Business & Economy

LatAm delivery services booming, but questions persist about labor conditions

Santiago, Feb 6 (EFE).- Digital transportation platforms like Rappi, Cornershop and Uber Eats expanded rapidly at the onset of the Covid-19 pandemic in Latin America’s biggest countries and are continuing to enjoy sustained growth, although that success is marred by questions about precarious working conditions, labor exploitation and inadequate legal protections.

In markets such as Chile, those on-demand delivery services became a source of income for thousands of undocumented migrants trapped in a bureaucratic maze while trying to obtain a visa and work permit.

That reality, however, makes them vulnerable to abuses by companies that capitalized on favorable market conditions and high Internet penetration rates to achieve booming sales volumes.

No official data is available on the total number of “riders” in Chile, but anyone spending a half hour observing a busy street is bound to see dozens of people on motorcycles or bicycles wearing backpacks bearing the logos of Cornershop, Pedidos Ya, Rappi and Uber Eats.

According to the latest Labor Ministry report, the number of couriers now amounts to around 300,000, 43 percent of whom are Chilean and the rest foreigners: mostly Venezuelans (42.5 percent), followed by Colombians (4.4 percent) and Peruvians (3.5 percent).

Most of the riders are men.

“In Chile, there are no official figures on numbers of workers because companies have been very guarded and because there’s a high rate of informality in the business,” Rodrigo Palomo, of the University of Talca, told Efe.

“The ‘riders’ have been organizing themselves,” he added, noting that Cornershop workers engaged in collective-bargaining negotiations with that Chilean platform (acquired in 2021 by Uber) in what was the first such process in that industry anywhere in the world.


In Brazil, which according to a study by Brazilian higher education institution and think tank Fundacao Getulio Vargas (FGV) makes up half of the on-demand delivery platform market in Latin America, the administration of recently inaugurated center-left President Luiz Inacio Lula da Silva says it will look to combat both the monopoly power of the leading provider and improve working conditions in that sector.

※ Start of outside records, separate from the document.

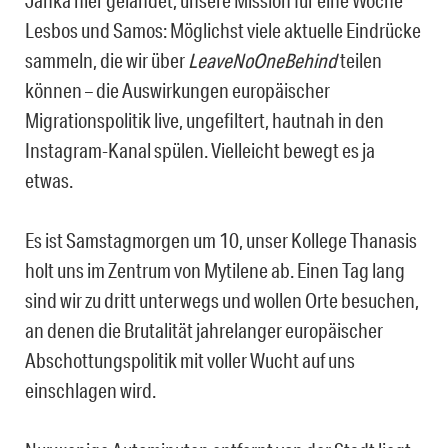
Janka hier gelandet, unsere Mission für eine Woche
Lesbos und Samos: Möglichst viele aktuelle Eindrücke
sammeln, die wir über
LeaveNoOneBehind
teilen
können – die Auswirkungen europäischer
Migrationspolitik live, ungefiltert, hautnah in den
Instagram-Kanal spülen. Vielleicht bewegt es ja
etwas.
Es ist Samstagmorgen um 10, unser Kollege Thanasis
holt uns im Zentrum von Mytilene ab. Einen Tag lang
sind wir zu dritt unterwegs und wollen Orte besuchen,
an denen die Brutalität jahrelanger europäischer
Abschottungspolitik mit voller Wucht auf uns
einschlagen wird.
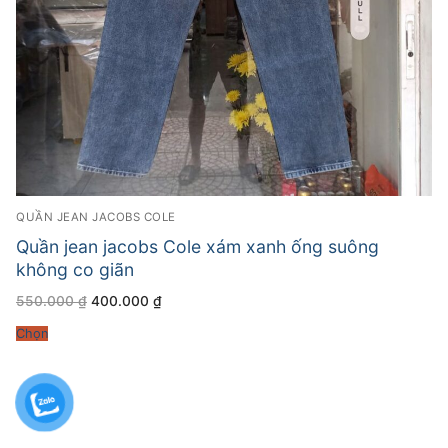
QUẦN JEAN JACOBS COLE
Quần jean jacobs Cole xám xanh ống suông
không co giãn
Giá
Giá
550.000
₫
400.000
₫
gốc
hiện
là:
tại
Chọn
550.000 ₫.
là:
400.000 ₫.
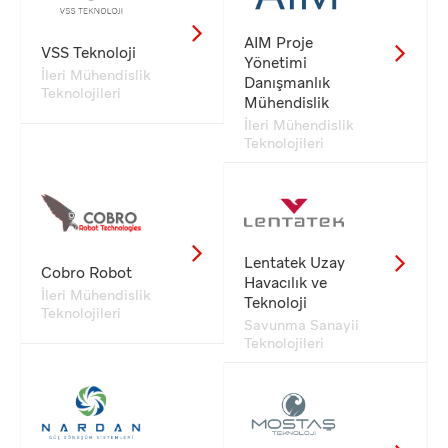
AIM Proje
VSS Teknoloji
Yönetimi
İleri Mühendislik
Danışmanlık
Teknolojileri
Mühendislik
İleri Mühendislik
Teknolojileri
Lentatek Uzay
Cobro Robot
Havacılık ve
İleri Mühendislik
Teknoloji
Teknolojileri
Savunma Sanayii
Teknolojileri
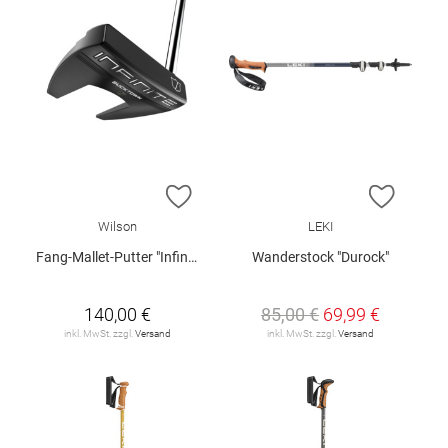
ZUR WUNSCHLISTE HINZUFÜGEN
ZUR W
Wilson
LEKI
Fang-Mallet-Putter "Infinite Bucktown"
Wanderstock "Durock"
140,00 €
85,00 €
69,99 €
inkl. MwSt. zzgl.
Versand
inkl. MwSt. zzgl.
Versand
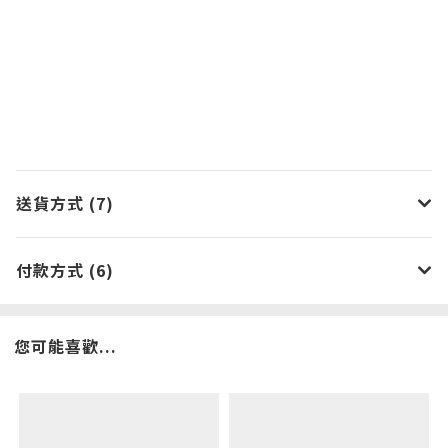
送貨方式 (7)
付款方式 (6)
您可能喜歡...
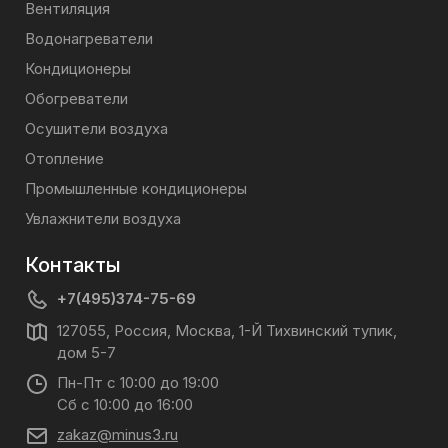
Вентиляция
Водонагреватели
Кондиционеры
Обогреватели
Осушители воздуха
Отопление
Промышленные кондиционеры
Увлажнители воздуха
Контакты
+7(495)374-75-69
127055, Россия, Москва, 1-Й Тихвинский тупик,
дом 5-7
Пн-Пт с 10:00 до 19:00
Сб с 10:00 до 16:00
zakaz@minus3.ru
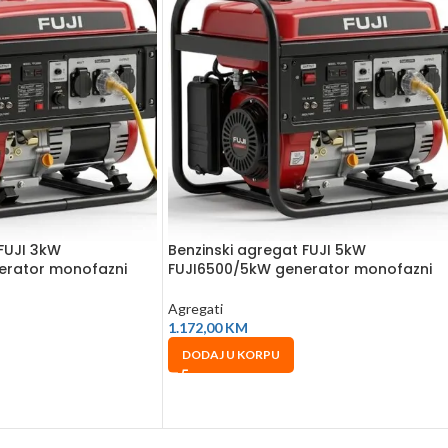
 FUJI 3kW
Benzinski agregat FUJI 5kW
erator monofazni
FUJI6500/5kW generator monofazni
Agregati
1.172,00
KM
DODAJ U KORPU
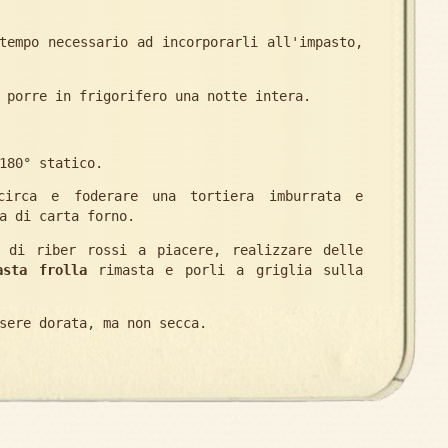
empo necessario ad incorporarli all'impasto,
 porre in frigorifero una notte intera.
180° statico.
circa e foderare una tortiera imburrata e
a di carta forno.
di riber rossi a piacere, realizzare delle
asta frolla
rimasta e porli a griglia sulla
sere dorata, ma non secca.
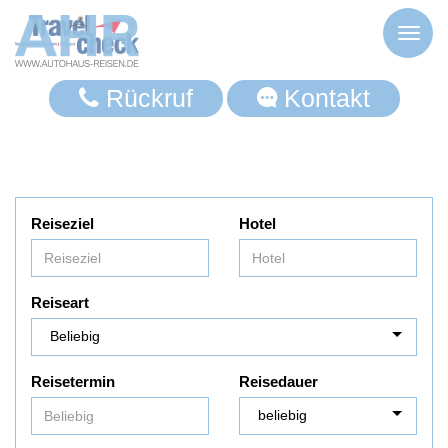
Toggl
naviga
Rückruf
Kontakt
Reiseziel
Hotel
Reiseart
Reisetermin
Reisedauer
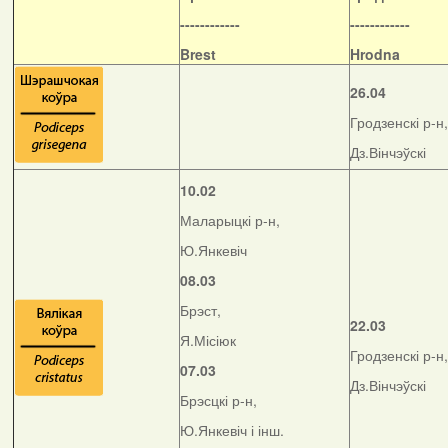
------------
------------
Brest
Hrodna
26.04
Гродзенскі р-н,
Дз.Вінчэўскі
10.02
Маларыцкі р-н,
Ю.Янкевіч
08.03
Брэст,
22.03
Я.Місіюк
Гродзенскі р-н,
07.03
Дз.Вінчэўскі
Брэсцкі р-н,
Ю.Янкевіч і інш.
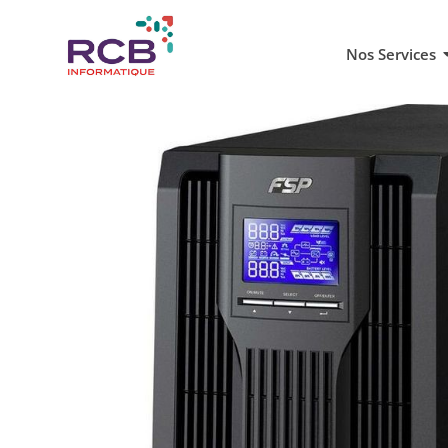
Nos Services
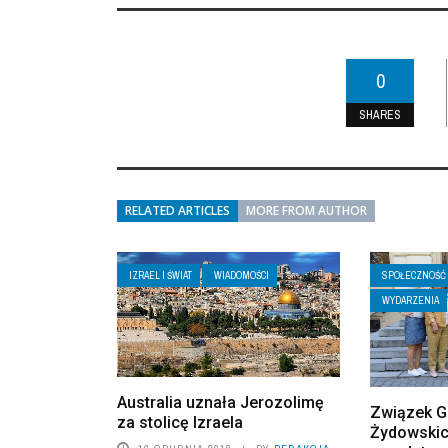
0
SHARES
RELATED ARTICLES
MORE FROM AUTHOR
IZRAEL I ŚWIAT
WIADOMOŚCI
SPOŁECZNOŚĆ
WYDARZENIA
Australia uznała Jerozolimę
Związek 
za stolicę Izraela
Żydowskic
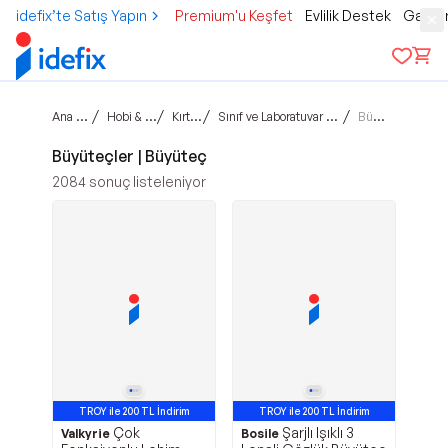
idefix’te Satış Yapın
Premium'u Keşfet
Evlilik Destek
Gamer
Ana sayfa
/
/
/
/
Hobi & Kültür
Kırtasiye
Sınıf ve Laboratuvar Malzemesi
Büyüteç
Büyüteçler | Büyüteç
2084
sonuç listeleniyor
TROY ile 200 TL İndirim
TROY ile 200 TL İndirim
Çok
Şarjlı Işıklı 3
Valkyrie
Bosile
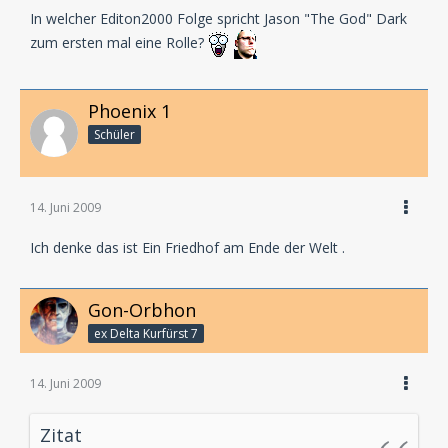
In welcher Editon2000 Folge spricht Jason "The God" Dark
zum ersten mal eine Rolle?
Phoenix 1
Schüler
14. Juni 2009
Ich denke das ist Ein Friedhof am Ende der Welt .
Gon-Orbhon
ex Delta Kurfürst 7
14. Juni 2009
Zitat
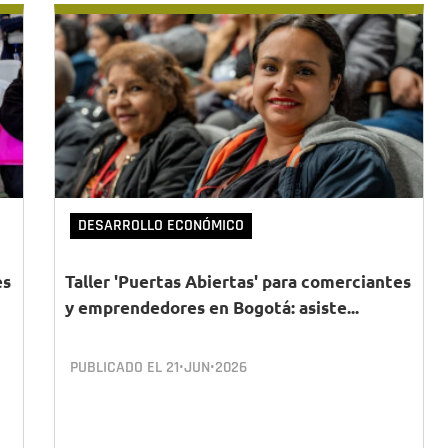
DESARROLLO ECONÓMICO
es
Taller 'Puertas Abiertas' para comerciantes
y emprendedores en Bogotá: asiste...
PUBLICADO EL
21•JUN•2026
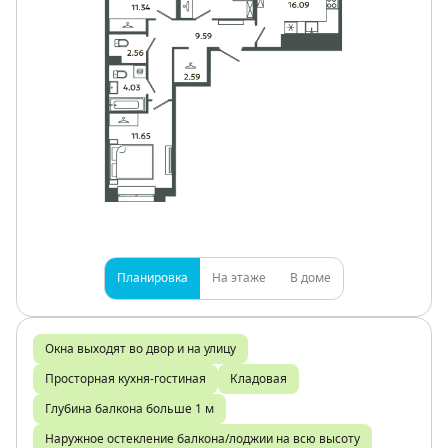
Планировка
На этаже
В доме
Окна выходят во двор и на улицу
Просторная кухня-гостиная
Кладовая
Глубина балкона больше 1 м
Наружное остекление балкона/лоджии на всю высоту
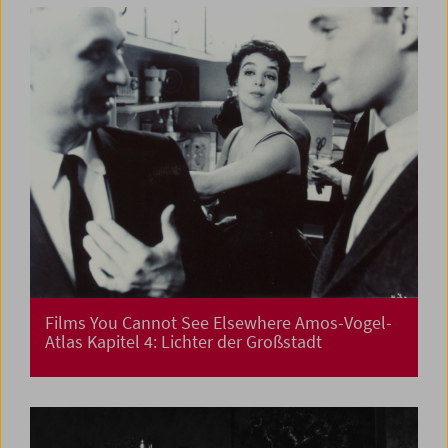
Films You Cannot See Elsewhere Amos-Vogel-
Atlas Kapitel 4: Lichter der Großstadt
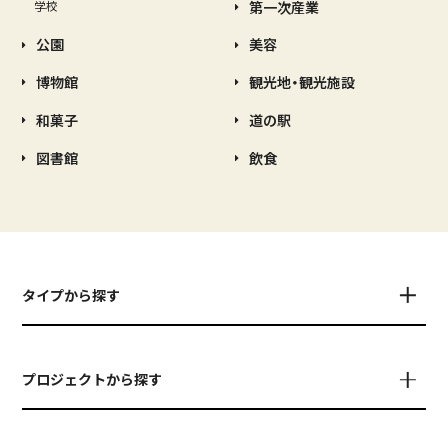
第一次産業
学校
公園
美容
博物館
観光地・観光施設
和菓子
道の駅
図書館
飲食
タイプから探す
プロジェクトから探す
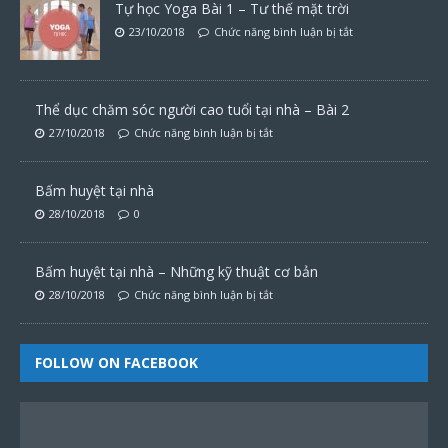
Tự học Yoga Bài 1 – Tư thế mặt trời
23/10/2018
Chức năng bình luận bị tắt
Thể dục chăm sóc người cao tuổi tại nhà – Bài 2
27/10/2018
Chức năng bình luận bị tắt
Bấm huyệt tại nhà
28/10/2018
0
Bấm huyệt tại nhà – Những kỹ thuật cơ bản
28/10/2018
Chức năng bình luận bị tắt
FOLLOW ON FACEBOOK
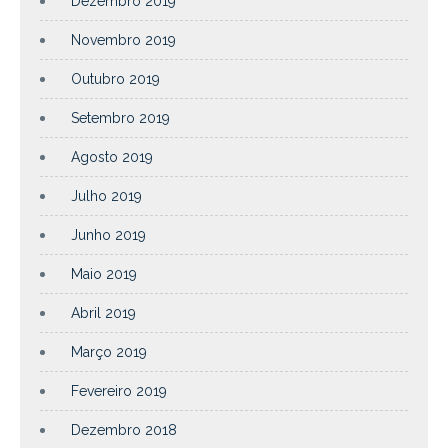
Dezembro 2019
Novembro 2019
Outubro 2019
Setembro 2019
Agosto 2019
Julho 2019
Junho 2019
Maio 2019
Abril 2019
Março 2019
Fevereiro 2019
Dezembro 2018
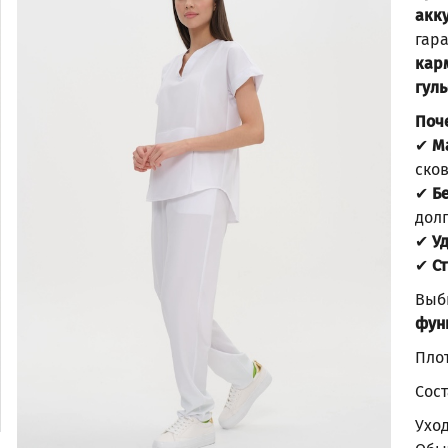
акк
гар
кар
гул
Поче
✔
М
ско
✔
Б
дол
✔
У
✔
С
Выб
функ
Плот
Сост
Ухо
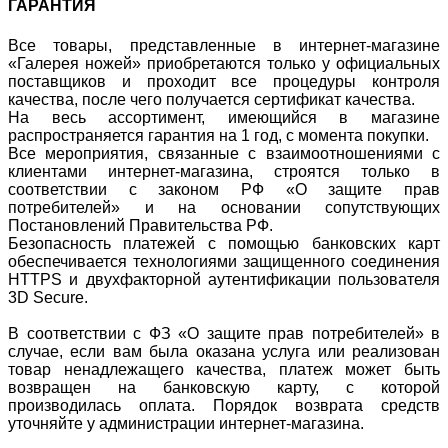
ГАРАНТИЯ
Все товары, представленные в интернет-магазине
«Галерея ножей» приобретаются только у официальных
поставщиков и проходит все процедуры контроля
качества, после чего получается сертификат качества.
На весь ассортимент, имеющийся в магазине
распространяется гарантия на 1 год, с момента покупки.
Все мероприятия, связанные с взаимоотношениями с
клиентами интернет-магазина, строятся только в
соответствии с законом РФ «О защите прав
потребителей» и на основании сопутствующих
Постановлений Правительства РФ.
Безопасность платежей с помощью банковских карт
обеспечивается технологиями защищенного соединения
HTTPS и двухфакторной аутентификации пользователя
3D Secure.
В соответствии с ФЗ «О защите прав потребителей» в
случае, если вам была оказана услуга или реализован
товар ненадлежащего качества, платеж может быть
возвращен на банковскую карту, с которой
производилась оплата. Порядок возврата средств
уточняйте у администрации интернет-магазина.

FGV says local operator iFood controls 80 percent of the Brazilian market, although that company suffered a major setback in 2020 when the Administrative Council for Economic Defense (CADE), Brazil’s national competition regulator, prohibited it from entering into new exclusivity contracts with restaurants after complaints were filed by Colombian company Rappi and Uber Eats.

The stakes are high, with the Brazilian Association of Bars and Restaurants (Abrasel) indicating that takeout orders amounted to $7 billion in 2021, or 20 percent of total revenues in that sector.

But although many jobs are available in on-demand delivery service in Brazil, working conditions for the estimated 1.5 million “micro-entrepreneurs” in that industry are precarious, according to figures from the Institute of Applied Economic Research (IPEA).

“It’s not possible that in 21st century Brazil someone has to work more than 14-16 hours to sometimes not even earn the minimum salary, and go for six or seven years without a raise,” Labor Minister Luiz Marinho said recently.


In Argentina, Pedidos Ya, a unit of Germany’s Delivery Hero, has a 76 percent market share, followed by Rappi (22 percent) and a dozen other companies.

“A lot of business owners in the gastronomy sector say (those companies gained a foothold) during the pandemic” and that now “it’s very difficult to turn back time” because they control the sales channels,” the head of legal framework and inspections at the ASMMS motorcycle couriers union, Gonzalo Ottaviano, told Efe.

The companies are not regulated at the state level, although Buenos Aires city requires these entities to provide accident insurance to drivers and prevents them from implementing incentive or penalty schemes that may increase road safety risks or sending notifications to couriers while they are making their deliveries.


Mexico ranks among the top 10 countries worldwide in e-commerce sales, with half the population buying foods and beverages through digital channels, according to the Mexican Online Sales Association.